Although Hobson's arguments have been taken more seriously by historians of recent years, they were not generally accepted by the academic economists of his day. Never-the-less, He enjoyed widespread popular approval in the 1930s. He is best remembered for the concept of 'under-consumption.' He argued that there existed a perpetual imbalance in capitalism between the capacity to produce goods and the capacity of ordinary people to consume them. This imbalance was due to the maldistribution of income: the rich saved too much and used their wealth either to invest in yet more capital goods, or spend it on luxuries, or unproductive speculation; the rest of the population had too little money to consume all that the system could produce so that periodically the rich stopped investing and created the conditions for mass unemployment and economic recession. The phenomena of over-saving and under-consumption was 'a fatal flaw in the capitalist system'. Capitalism in its unregulated, laissez-faire complexion could not from its very nature produce either maximum productivity or full employment but labored under the paradox of 'poverty in the midst of plenty'.
Hobson did not accept the socialist argument that the excess income should simply be taken from the rich and given to the poor but insisted that the issue was 'want of proportion', that a larger share of the national income should go to consumption and a smaller share to the generation of new forms of production. His approach to transcending market capitalism by a form of democratic socialism was evolutionary, 'a more gradual and discriminative socialism, which involved limited nationalization of socially important industries and utilities, reform of the tax system, the regulation of monopoly and the provision of adequate welfare to meet the needs of the disadvantaged, but which allowed market mechanisms to survive. The costs of welfare and limited state control were to be met from part of the large surplus that accrued to the rich and which so distorted the conditions of capitalist society.
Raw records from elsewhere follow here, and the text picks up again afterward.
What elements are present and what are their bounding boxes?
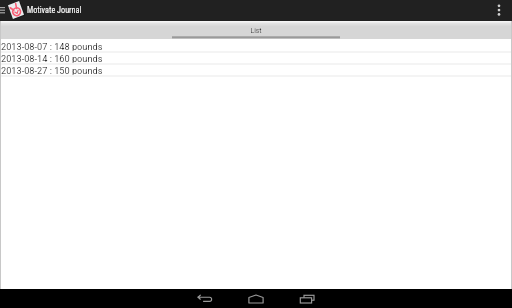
staticText: List (250, 27, 262, 35)
staticText: 2013-08-14 : 160 pounds (1, 53, 103, 63)
button[interactable]: 2013-08-27 : 150 pounds (0, 65, 512, 77)
button[interactable]: List (172, 21, 340, 39)
staticText: 2013-08-27 : 150 pounds (1, 65, 103, 75)
button[interactable]: Recent apps (281, 289, 332, 308)
staticText: Motivate Journal (27, 5, 82, 15)
button[interactable]: App icon (0, 0, 24, 21)
button[interactable]: More options (486, 0, 512, 21)
button[interactable]: 2013-08-07 : 148 pounds (0, 41, 512, 53)
button[interactable]: 2013-08-14 : 160 pounds (0, 53, 512, 65)
button[interactable]: Back (179, 289, 230, 308)
staticText: 2013-08-07 : 148 pounds (1, 41, 103, 51)
button[interactable]: Home (230, 289, 281, 308)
One of the reasons for the great popularity of Hobson's Guide Through World Chaos (1932) was the emphasis he placed on the moral implications of his economics. A more rational proportion between consumption and saving was the key for millions to the enjoyment of greater welfare and leisure. He called this 'the vital income' element in economics, the possibility of leading a desirable life in all its aspects. A free existence means liberating human energies for love and friendship, knowledge and thought, joy and beauty, all goods, he concluded, that are neither marketed nor consumed.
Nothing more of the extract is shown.